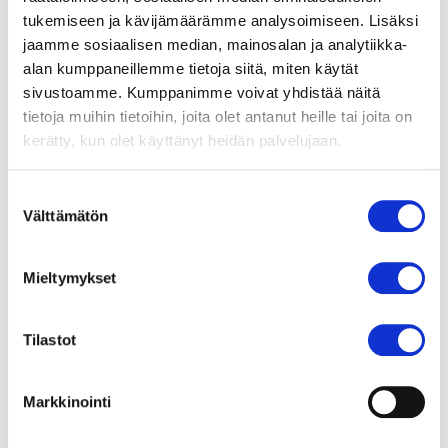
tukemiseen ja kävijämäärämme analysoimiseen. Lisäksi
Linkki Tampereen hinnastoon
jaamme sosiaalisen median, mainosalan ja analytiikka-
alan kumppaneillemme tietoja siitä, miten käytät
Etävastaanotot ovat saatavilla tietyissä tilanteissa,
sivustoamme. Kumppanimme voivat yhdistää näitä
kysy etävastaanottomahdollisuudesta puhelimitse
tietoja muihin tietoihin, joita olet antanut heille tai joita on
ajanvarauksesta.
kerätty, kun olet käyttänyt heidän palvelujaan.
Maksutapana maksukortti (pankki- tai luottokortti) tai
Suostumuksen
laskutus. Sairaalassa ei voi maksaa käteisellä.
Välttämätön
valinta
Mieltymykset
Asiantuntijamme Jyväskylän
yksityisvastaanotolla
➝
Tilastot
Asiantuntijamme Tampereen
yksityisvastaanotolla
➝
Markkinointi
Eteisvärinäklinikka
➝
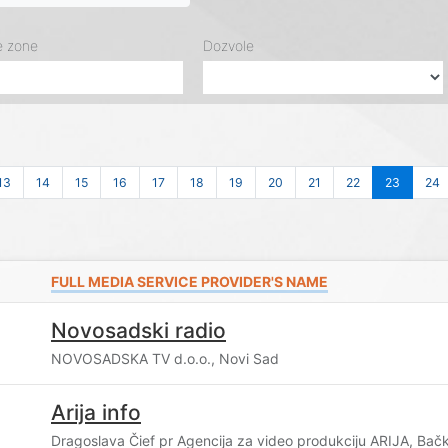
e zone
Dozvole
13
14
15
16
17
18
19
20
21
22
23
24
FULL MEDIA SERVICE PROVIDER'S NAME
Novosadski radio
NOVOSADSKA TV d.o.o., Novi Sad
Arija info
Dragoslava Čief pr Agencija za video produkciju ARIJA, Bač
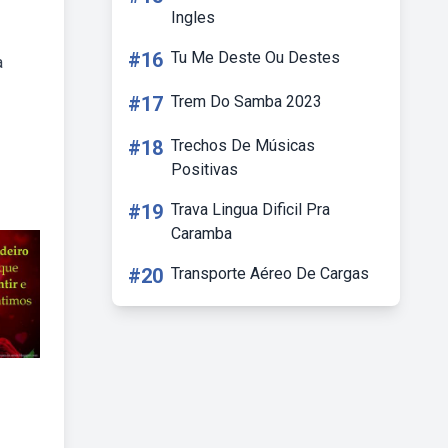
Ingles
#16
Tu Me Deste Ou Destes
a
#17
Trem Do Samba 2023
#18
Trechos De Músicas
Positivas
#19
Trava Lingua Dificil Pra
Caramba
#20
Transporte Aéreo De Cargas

::::::

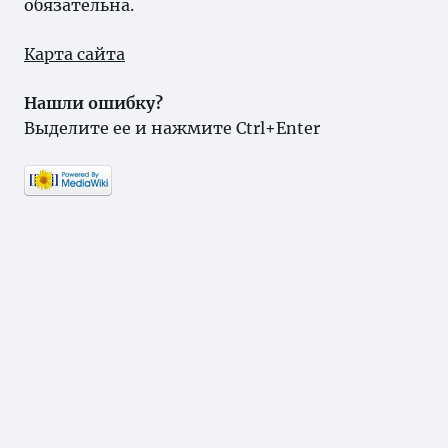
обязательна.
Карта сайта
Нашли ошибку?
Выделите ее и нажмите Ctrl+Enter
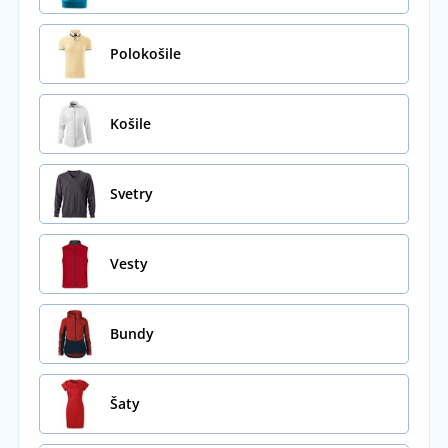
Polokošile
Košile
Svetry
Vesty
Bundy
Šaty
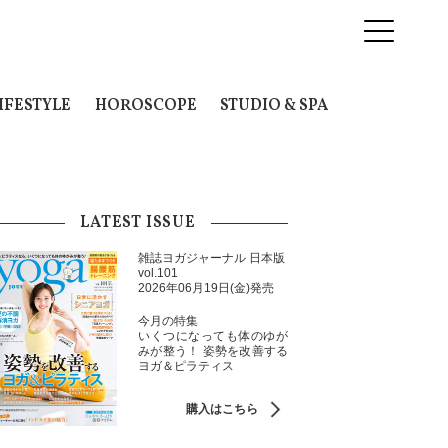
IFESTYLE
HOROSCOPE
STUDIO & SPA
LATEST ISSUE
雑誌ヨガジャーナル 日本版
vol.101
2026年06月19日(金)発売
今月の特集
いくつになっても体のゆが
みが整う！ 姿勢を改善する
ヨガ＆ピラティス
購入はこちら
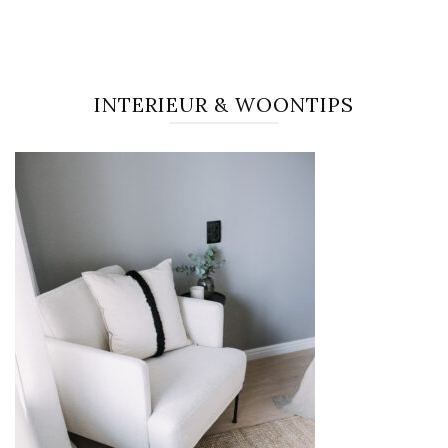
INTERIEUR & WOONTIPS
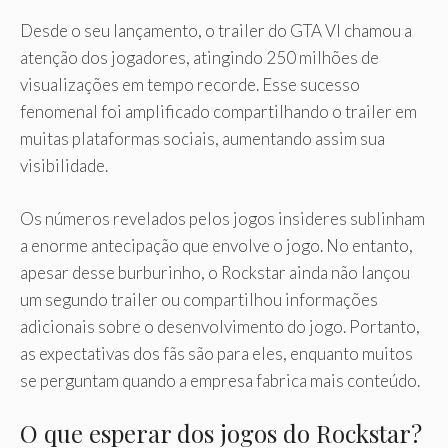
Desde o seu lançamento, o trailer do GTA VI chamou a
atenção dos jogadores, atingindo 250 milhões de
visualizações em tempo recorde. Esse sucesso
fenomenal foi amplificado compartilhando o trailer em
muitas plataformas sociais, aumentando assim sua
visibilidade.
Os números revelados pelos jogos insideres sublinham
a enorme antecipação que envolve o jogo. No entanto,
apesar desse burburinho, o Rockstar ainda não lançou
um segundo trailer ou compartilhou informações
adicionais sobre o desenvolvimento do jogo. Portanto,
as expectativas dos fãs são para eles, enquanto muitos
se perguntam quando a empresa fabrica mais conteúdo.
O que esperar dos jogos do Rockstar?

::::::

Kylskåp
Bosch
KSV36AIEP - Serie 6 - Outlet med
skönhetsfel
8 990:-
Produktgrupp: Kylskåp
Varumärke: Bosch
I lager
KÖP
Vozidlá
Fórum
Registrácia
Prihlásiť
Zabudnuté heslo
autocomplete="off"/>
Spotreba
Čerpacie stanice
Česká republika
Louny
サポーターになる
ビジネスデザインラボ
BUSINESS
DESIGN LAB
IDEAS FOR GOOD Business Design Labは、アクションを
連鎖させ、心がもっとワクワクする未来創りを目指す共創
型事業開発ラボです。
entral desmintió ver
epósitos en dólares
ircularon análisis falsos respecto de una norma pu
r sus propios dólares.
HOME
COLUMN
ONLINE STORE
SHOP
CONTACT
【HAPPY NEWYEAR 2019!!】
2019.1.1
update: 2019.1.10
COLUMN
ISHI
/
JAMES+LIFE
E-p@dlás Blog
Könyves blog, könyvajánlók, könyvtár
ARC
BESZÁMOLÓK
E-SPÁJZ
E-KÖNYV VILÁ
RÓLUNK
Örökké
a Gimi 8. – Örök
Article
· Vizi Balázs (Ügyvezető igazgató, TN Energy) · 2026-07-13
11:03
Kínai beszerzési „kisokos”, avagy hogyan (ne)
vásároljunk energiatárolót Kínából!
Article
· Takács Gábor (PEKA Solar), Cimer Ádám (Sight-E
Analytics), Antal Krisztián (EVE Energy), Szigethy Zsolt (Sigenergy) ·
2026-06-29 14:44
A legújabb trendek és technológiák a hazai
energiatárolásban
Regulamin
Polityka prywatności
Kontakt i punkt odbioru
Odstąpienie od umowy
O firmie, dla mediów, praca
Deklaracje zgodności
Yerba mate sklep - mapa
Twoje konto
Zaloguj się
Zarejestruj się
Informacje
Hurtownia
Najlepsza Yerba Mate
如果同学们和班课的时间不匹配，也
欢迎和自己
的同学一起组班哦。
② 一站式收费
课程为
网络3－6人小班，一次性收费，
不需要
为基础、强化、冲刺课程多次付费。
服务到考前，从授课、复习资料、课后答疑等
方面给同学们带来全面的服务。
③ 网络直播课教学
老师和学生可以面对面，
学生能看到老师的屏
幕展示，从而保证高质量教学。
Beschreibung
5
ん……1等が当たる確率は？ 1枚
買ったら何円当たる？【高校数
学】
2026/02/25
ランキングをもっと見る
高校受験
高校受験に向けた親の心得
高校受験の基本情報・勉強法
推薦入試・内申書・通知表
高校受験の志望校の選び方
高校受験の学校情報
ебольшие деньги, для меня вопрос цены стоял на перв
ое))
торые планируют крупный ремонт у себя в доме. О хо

::::::

• Work instructions
Look through the entries above, and wherever a line holds the word "Asiantuntijamme", copy it.

• Answer for this exercise
Asiantuntijamme Jyväskylän
Asiantuntijamme Tampereen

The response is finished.